РУССКАЯ ЛИНИЯ |
|
О пророческом призвании Пушкина
Иван ИЛЬИН
Отпадают все временные, условные, чисто
человеческие мерила; все меньше смущает нас то,
что мешало некоторым современникам его видеть
его пророческое призвание, постигать священную
силу его вдохновения, верить, что это вдохновение
исходило от Бога. И все те священные слова,
которые произносил сам Пушкин, говоря о поэзии
вообще и своей поэзии в частности, мы уже не
переживаем как выражения условные,
"аллегорические", как поэтические
олицетворения или преувеличения. Пусть иные из
этих слов звучат языческим происхождением:
"Аполлон", "муза"; или поэтическим
иносказанием: "алтарь", "жрецы",
"жертва"… Мы уже знаем и верим, что на этом
алтаре действительно горел "священный
огонь"; что этот "небом избранный певец"
действительно был рожден для вдохновенья, для
звуков сладких и молитв; что к этому пророку
действительно "воззвал Божий глас"; и что до
его "чуткого слуха" действительно
"касался божественный глагол", - не в смысле
поэтических преувеличений или языческих
аллегорий, а в порядке истинного откровения
нашего, нашею верою веруемого и зримого Господа…
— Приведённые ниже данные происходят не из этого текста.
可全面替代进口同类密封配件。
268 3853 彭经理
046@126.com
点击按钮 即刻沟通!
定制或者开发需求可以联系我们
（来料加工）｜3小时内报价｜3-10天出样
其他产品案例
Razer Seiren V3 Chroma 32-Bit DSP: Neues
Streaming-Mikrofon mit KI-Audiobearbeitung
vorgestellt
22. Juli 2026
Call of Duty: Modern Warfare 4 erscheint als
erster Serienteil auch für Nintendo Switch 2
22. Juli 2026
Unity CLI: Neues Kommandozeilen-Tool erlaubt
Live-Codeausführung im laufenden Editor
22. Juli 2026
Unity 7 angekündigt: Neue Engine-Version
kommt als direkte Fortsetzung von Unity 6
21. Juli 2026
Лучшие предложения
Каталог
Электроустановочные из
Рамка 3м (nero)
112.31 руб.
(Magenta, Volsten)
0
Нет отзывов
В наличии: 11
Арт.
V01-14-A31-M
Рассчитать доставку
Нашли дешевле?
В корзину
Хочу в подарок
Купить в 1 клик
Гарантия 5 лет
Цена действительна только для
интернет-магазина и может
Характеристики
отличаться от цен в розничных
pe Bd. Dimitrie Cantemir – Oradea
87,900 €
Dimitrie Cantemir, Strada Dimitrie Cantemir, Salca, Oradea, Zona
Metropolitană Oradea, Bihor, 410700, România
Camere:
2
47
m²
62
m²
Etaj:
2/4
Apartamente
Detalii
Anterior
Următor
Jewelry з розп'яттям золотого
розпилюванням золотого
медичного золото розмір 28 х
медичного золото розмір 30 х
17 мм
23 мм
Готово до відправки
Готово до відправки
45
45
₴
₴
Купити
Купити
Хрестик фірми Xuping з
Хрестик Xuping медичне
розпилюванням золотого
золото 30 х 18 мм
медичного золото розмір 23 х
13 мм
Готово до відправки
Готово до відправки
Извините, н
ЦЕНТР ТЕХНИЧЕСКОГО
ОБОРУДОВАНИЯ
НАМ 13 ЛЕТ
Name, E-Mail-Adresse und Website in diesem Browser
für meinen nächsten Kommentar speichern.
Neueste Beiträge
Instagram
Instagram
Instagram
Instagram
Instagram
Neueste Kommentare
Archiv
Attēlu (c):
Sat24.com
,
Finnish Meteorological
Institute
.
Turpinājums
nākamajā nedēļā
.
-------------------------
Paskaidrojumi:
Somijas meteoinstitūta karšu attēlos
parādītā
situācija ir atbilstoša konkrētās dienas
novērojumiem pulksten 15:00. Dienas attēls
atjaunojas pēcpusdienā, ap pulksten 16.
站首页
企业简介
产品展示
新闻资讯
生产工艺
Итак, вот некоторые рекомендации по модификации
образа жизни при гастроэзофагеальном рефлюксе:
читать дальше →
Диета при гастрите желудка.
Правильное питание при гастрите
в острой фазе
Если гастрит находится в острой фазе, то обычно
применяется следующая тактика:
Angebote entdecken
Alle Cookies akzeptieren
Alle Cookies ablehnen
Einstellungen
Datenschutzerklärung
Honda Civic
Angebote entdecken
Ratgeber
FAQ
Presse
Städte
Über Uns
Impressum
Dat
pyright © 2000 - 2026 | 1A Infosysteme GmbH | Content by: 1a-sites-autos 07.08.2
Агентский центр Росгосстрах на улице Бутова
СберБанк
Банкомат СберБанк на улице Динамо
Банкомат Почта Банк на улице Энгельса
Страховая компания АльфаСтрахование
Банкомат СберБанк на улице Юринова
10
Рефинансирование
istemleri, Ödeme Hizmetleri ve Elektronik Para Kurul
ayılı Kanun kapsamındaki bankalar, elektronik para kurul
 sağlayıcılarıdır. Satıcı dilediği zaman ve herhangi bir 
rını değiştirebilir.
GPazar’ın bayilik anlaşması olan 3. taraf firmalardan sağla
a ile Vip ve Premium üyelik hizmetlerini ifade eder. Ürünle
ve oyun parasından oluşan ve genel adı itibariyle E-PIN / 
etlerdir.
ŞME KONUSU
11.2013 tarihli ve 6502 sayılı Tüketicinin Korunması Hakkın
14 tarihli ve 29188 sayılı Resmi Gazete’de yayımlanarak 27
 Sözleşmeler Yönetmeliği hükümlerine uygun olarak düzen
Мы говорим не о церковной "святости" нашего
великого поэта, а о его пророческой силе и о
божественной окрыленности его творчества. И
пусть педанты целомудрия и воздержанности,
которых всегда оказывается достаточно, помнят
слова Спасителя о той "безгрешности",
которая необходима для осуждающего
камнеметания…
Вот почему мы, русские люди, уже научились и
должны научиться до конца и навсегда подходить к
Пушкину не от деталей его эмпирической жизни и не
от анекдотов о нем, но от главного и священного в
его личности, от вечного в его творчестве, от его
купины неопалимой, от его пророческой
очевидности, от тех божественных искр, которые
посылали ему навстречу все вещи и все события, от
того глубинного пения, которым все на свете
отвечало его зову и слуху - словом, от того
духовного акта, которым русский Пушкин созерцал
и творил Россию; и от тех духовных содержаний,
которые он усмотрел в русской жизни, в русской
истории и в русском духе.
Пушкин есть начало очевидности и радости в
русской истории. В нем русский дух впервые
осознал и постиг себя, явив себя и своим, и чужим
духовным очам; здесь он впервые утвердил свое
естество, свой уклад и свое призвание; здесь он
нашел свой путь к самоодолению и
самопросветлению. Здесь русское древнее
язычество (миф) и русская светская культура
(поэзия) встретились с благодатным дыханием
русского Православия (молитва) и научились у него
трезвению и мудрости. Ибо Пушкин не почерпнул
очевидности в вере, но пришел к вере через
очевидность вдохновенного созерцания. И древнее
освятилось; и светское умудрилось. И русский дух
познал радость исцеленности, радость цельности,
и русский пророк совершил свое великое дело.